And this is the post where I get to demonstrate what a naturally pessimistic person I am.
Yesterday there was genuinely good economic news for typical Americans. The real median household income in the U.S. – the income at which half of American households earn less and half earn more, adjusted for inflation – increased for the first time since the Great Recession. It rose 5.2%from 2014 to 2015 to $56,516. And not only did it rise, but it was the single biggest yearly gain since the Census Bureau started keeping this score. Also, the gains were widespread. Americans at every level of income, every demographic group, and in every region of the country made more money. In fact, more of the gains went to the lower end of the economic spectrum, defying long-term trends. Again, this is all fantastic news.
But, put in context, it’s clear how much further we have to go.
First off, this is one year’s worth of data. We need sustained growth in income to dig out the enormous hole most Americans have been in since the Great Recession. The 2015 median income is still 1.6% below what it was in 2007. Looking longer-term, it’s 2.4% below the peak set in 1999. When it comes to the most vulnerable, the bottom 10% of income earners, as Eduardo Porter points out in the New York Times, they are still slightly poorer than they were in 1989. Porter makes this further point about the data, too:
What’s more, changes starting in 2013 in the way the census asks people about their incomes can distort comparisons with previous years. After adjusting the data for these changes, according to Elise Gould of the Economic Policy Institute, the income of American households in the middle of the distribution last year was still 4.6 percent below its level in 2007 and 5.4 percent below where it was in 1999.

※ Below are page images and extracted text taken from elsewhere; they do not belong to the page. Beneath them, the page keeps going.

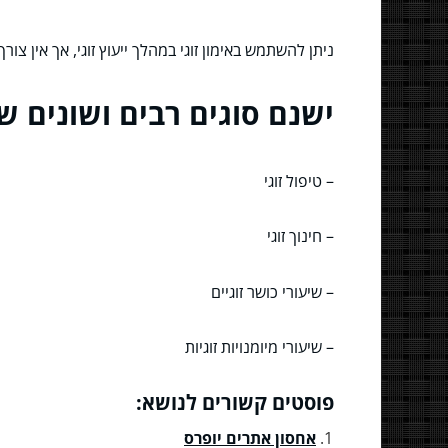
ניתן להשתמש באימון זוגי במהלך ייעוץ זוגי, אך אין צורך שהמטפל 
ישנם סוגים רבים ושונים של 
– טיפול זוגי
– חינוך זוגי
– שיעורי כושר זוגיים
– שיעורי מיומנויות זוגיות
פוסטים קשורים לנושא:
אחסון אתרים יופרס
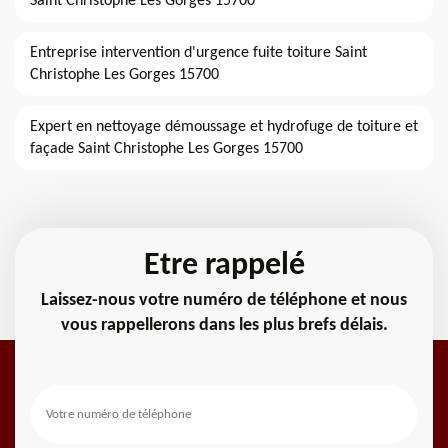
Saint Christophe Les Gorges 15700
Entreprise intervention d'urgence fuite toiture Saint
Christophe Les Gorges 15700
Expert en nettoyage démoussage et hydrofuge de toiture et
façade Saint Christophe Les Gorges 15700
Etre rappelé
Laissez-nous votre numéro de téléphone et nous
vous rappellerons dans les plus brefs délais.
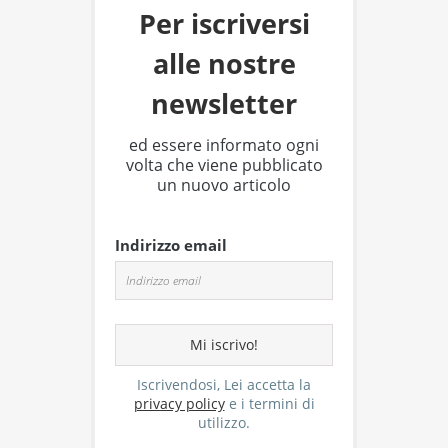
Per iscriversi
alle nostre
newsletter
ed essere informato ogni
volta che viene pubblicato
un nuovo articolo
Indirizzo email
Iscrivendosi, Lei accetta la
privacy policy
e i termini di
utilizzo.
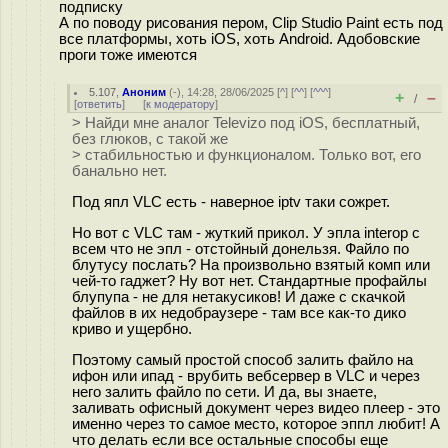
подписку
А по поводу рисования пером, Clip Studio Paint есть под
все платформы, хоть iOS, хоть Android. Адобовские
проги тоже имеются
5.107
,
Аноним
(
-
), 14:28, 28/06/2025 [
^
] [
^^
] [
^^^
]
+
–
/
[
ответить
]
[
к модератору
]
> Найди мне аналог Televizo под iOS, бесплатный,
без глюков, с такой же
> стабильностью и функционалом. Только вот, его
банально нет.
Под япл VLC есть - наверное iptv таки сожрет.
Но вот с VLC там - жуткий прикол. У эпла interop с
всем что не эпл - отстойный донельзя. Файло по
блутусу послать? На произвольно взятый комп или
чей-то гаджет? Ну вот нет. Стандартные профайлы
блупупа - не для нетакусиков! И даже с скачкой
файлов в их недобраузере - там все как-то дико
криво и ущербно.
Поэтому самый простой способ залить файло на
ифон или ипад - врубить вебсервер в VLC и через
него залить файло по сети. И да, вы знаете,
заливать офисный документ через видео плеер - это
именно через то самое место, которое эппл любит! А
что делать если все остальные способы еще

Again, much more sustained growth is needed. But I worry that is at risk. We’re seven years into an economic recovery. Hopefully, that does not mean there is a recession around the corner, but the risk is not zero. Also, many Federal Reserve officials just can’t stop talking about raising interest rates, which under the usual pattern, would lead to slower growth. I understand the concerns. Because of insufficient action by the federal and many state governments, the Fed ended up being tasked with fighting off the Great Recession mostly by itself, and it used a variety of extraordinary means to do so. The upshot is the Fed might not have many tools left to fight the next recession when it comes.
Turning to politics – it is an election season, after all – it’s not hard to understand why these number are being celebrated. Donald Trump has built his campaign, in part, on declaring the U.S. economy is swirling cesspool of misery. It turns out – like so much of what he says – to not be true. In the end, I’m uncertain how much direct impact the presidency has on growing the economy. Mostly I think they can avoid hindering it too much. But if you’re inclined to use economic metrics as a way of judging what party should be in power, well, then you should vote for Democrats. But do I really think any of this will really persuade Trump supporters to turn away from him? Sadly, no.